Come ha osservato il pastore Tim Keller, quando il nostro Salvatore è venuto sulla terra, non si è presentato come un filosofo, figura altamente apprezzata dai Greci, né come un nobile statista, ruolo ben visto dai Romani, e neppure come un potente generale militare, posizione onorata dagli Ebrei, ma è venuto come un falegname, un artigiano dei nostri tempi; eppure, era proprio colui che avrebbe salvato il mondo. Quindi, faremmo bene a sbarazzarci delle nostre moderne concezioni che attribuiscono dignità soltanto ad alcune professioni in base al compenso e al prestigio che le accompagnano. Dovremmo smettere di pensare che alcuni lavori siano meno nobili perché sono meno pagati, richiedono meno istruzione e sono di natura fisica piuttosto che mentale.
Riconoscere il giusto valore di ogni tipologia di professione incoraggerebbe gli studenti a stimare speciali i propri talenti, interessi, la formazione e le esigenze familiari, spingendoli a cercare un futuro impiego che rispecchi tali caratteristiche personali e che sia orientato al servizio degli altri.

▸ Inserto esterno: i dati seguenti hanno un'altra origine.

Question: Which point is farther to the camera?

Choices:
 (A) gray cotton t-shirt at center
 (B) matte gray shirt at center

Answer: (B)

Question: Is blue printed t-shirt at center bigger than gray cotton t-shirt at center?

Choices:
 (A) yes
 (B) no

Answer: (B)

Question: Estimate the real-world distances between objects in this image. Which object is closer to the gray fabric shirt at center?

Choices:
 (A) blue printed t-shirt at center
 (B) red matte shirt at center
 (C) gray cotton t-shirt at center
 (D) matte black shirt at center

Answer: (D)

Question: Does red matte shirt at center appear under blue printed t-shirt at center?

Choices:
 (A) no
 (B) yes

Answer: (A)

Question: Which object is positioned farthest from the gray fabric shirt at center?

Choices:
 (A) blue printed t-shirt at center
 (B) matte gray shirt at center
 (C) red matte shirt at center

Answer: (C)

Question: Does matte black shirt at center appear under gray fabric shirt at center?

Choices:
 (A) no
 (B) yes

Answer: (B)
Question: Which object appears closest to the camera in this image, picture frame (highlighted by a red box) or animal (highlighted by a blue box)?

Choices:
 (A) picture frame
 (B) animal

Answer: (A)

Gli studenti, insieme ai loro genitori, sarebbero più propensi a considerare settori che attualmente richiedono lavoratori più qualificati come valide opzioni. Liberandosi dalla pressione di scegliere determinate carriere, indipendentemente dal fatto che siano o meno in linea con i loro doni, soltanto per il guadagno o il prestigio, potrebbero concentrarsi su come il loro lavoro possa onorare Dio e benedire gli altri.

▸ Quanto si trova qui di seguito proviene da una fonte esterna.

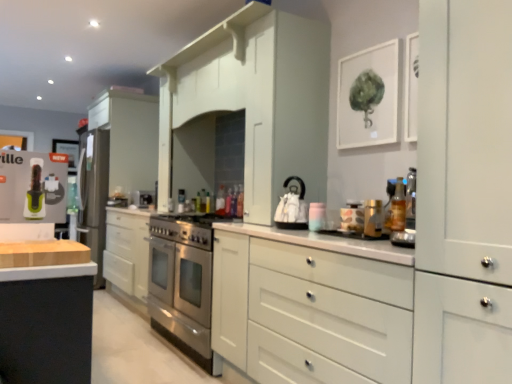 Question: Which direction should I rotate to face white glossy kettle at center, the 2th appliance in the front-to-back sequence, — up or down?

Choices:
 (A) down
 (B) up

Answer: (A)

Question: Is green plastic appliance at left thinner than stainless steel gas stove at center?

Choices:
 (A) no
 (B) yes

Answer: (B)

Question: Does green plastic appliance at left have a smaller size compared to stainless steel gas stove at center?

Choices:
 (A) yes
 (B) no

Answer: (A)

Question: From the image's perspective, is green plastic appliance at left under stainless steel gas stove at center?

Choices:
 (A) no
 (B) yes

Answer: (A)

Question: Does green plastic appliance at left appear on the left side of stainless steel gas stove at center?

Choices:
 (A) no
 (B) yes

Answer: (B)

Question: Is the depth of green plastic appliance at left less than that of stainless steel gas stove at center?

Choices:
 (A) no
 (B) yes

Answer: (B)

Question: Would you consider green plastic appliance at left to be distant from stainless steel gas stove at center?

Choices:
 (A) no
 (B) yes

Answer: (B)

Question: Considering the relative sizes of matte white jar at center, marked as the 1th appliance in a front-to-back arrangement, and stainless steel gas stove at center in the image provided, is matte white jar at center, marked as the 1th appliance in a front-to-back arrangement, taller than stainless steel gas stove at center?

Choices:
 (A) yes
 (B) no

Answer: (A)

Question: Can you confirm if matte white jar at center, marked as the 1th appliance in a front-to-back arrangement, is wider than stainless steel gas stove at center?

Choices:
 (A) yes
 (B) no

Answer: (B)

Question: Does matte white jar at center, the fourth appliance when ordered from left to right, have a lesser width compared to stainless steel gas stove at center?

Choices:
 (A) no
 (B) yes

Answer: (B)

Question: From the image's perspective, is matte white jar at center, the fourth appliance viewed from the back, over stainless steel gas stove at center?

Choices:
 (A) yes
 (B) no

Answer: (A)

Question: From a real-world perspective, is matte white jar at center, marked as the 1th appliance in a front-to-back arrangement, on stainless steel gas stove at center?

Choices:
 (A) no
 (B) yes

Answer: (B)

Question: Is stainless steel gas stove at center surrounded by matte white jar at center, the first appliance when ordered from right to left?

Choices:
 (A) no
 (B) yes

Answer: (A)

Question: From a real-world perspective, is wooden at left physically above satin silver refrigerator at left, which is counted as the 1th appliance, starting from the left?

Choices:
 (A) yes
 (B) no

Answer: (B)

Un altro vantaggio del valorizzazione ogni tipo di professione riguarda il fatto che molti studenti un giorno saranno genitori. Spesso, soprattutto per le donne, ci sono delle sfide da affrontare al termine del percorso di studi: per esempio, dopo aver svolto una certa professione per un periodo, decidono di lasciare il lavoro per occuparsi a tempo pieno della cura dei figli e della gestione della casa. Molte di loro vivono con un peso sul cuore, come se questa scelta rappresentasse uno spreco della propria vita. Non riescono a riconoscere quanto sia legittimo e prezioso dedicarsi alla gestione della casa e alla cura di chi non può badare a sé stesso.[5] Non comprendono l’idea che il lavoro per la famiglia, anche se non retribuito, potrebbe essere più significativo di quello che facevano prima. La nostra concezione gerarchica del lavoro ha conseguenze distruttive su molti fronti, compresa la sfera familiare.

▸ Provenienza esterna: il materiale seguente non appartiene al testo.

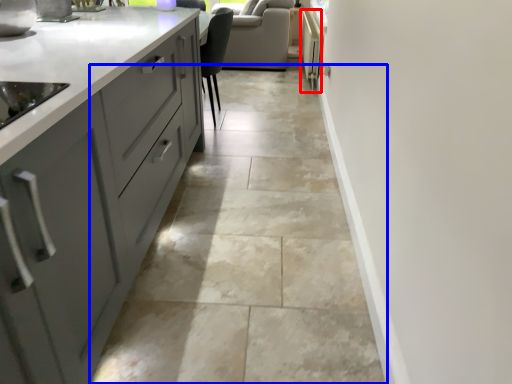 Question: Which object is closer to the camera taking this photo, appliance (highlighted by a red box) or granite (highlighted by a blue box)?

Choices:
 (A) appliance
 (B) granite

Answer: (B)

Riscopriamo il vero valore del lavoro, come inteso da Dio.
Tratto dal libro "Come fiorisce la vita umana?"
[1] Dorothy Sayers: Why Work, un discorso pronunciato il 23 aprile a Eastbourne, 1942, consultabile su: https://centerforfaithandwork.com/article/why-work-dorothy-sayers.
[2] John Piper, Don’t Waste Your Life, Crossway, 2003, p. 139.
[3] Piper, Don’t Waste Your Life, op. cit., pp. 140, 141.
[4] Ho appreso i seguenti insegnamenti dal pastore Timothy Keller. Un sermone in cui Keller insegna su questo argomento è disponibile sul sito web della “Redeemer Presbytean Church” (www.redeemer.com). Il sermone si intitola “Made for Stewardship” e risale al 22 ottobre 2002.
[5] Questa sfida si fa ancora più intensa poiché il sistema educativo separa le questioni della vita pratica dalle mansioni domestiche, lasciando agli individui il compito di apprenderle autonomamente. Così, gli studenti arrivano all’università e si laureano con capacità molto diverse, incluse le più basilari come cucinare, gestire il denaro, pulire la casa, ecc. Allo stesso modo, manca spesso l’esperienza nel prendersi cura di bambini piccoli o la comprensione degli aspetti fondamentali dello sviluppo infantile, il che rende al giorno d’oggi il passaggio alla genitorialità, in un certo senso, traumatico. Di solito, queste conoscenze sono determinate per lo più dal background familiare. Ne parlo perché i ministeri universitari e le chiese locali possono supportare gli studenti, aiutandoli a vivere un’esperienza più ricca e completa della vita. Per esempio, esorto continuamente gli studenti universitari a prestare servizio nella nursery, non soltanto per rispondere a un bisogno concreto, ma anche per imparare qualcosa sulla cura dei neonati.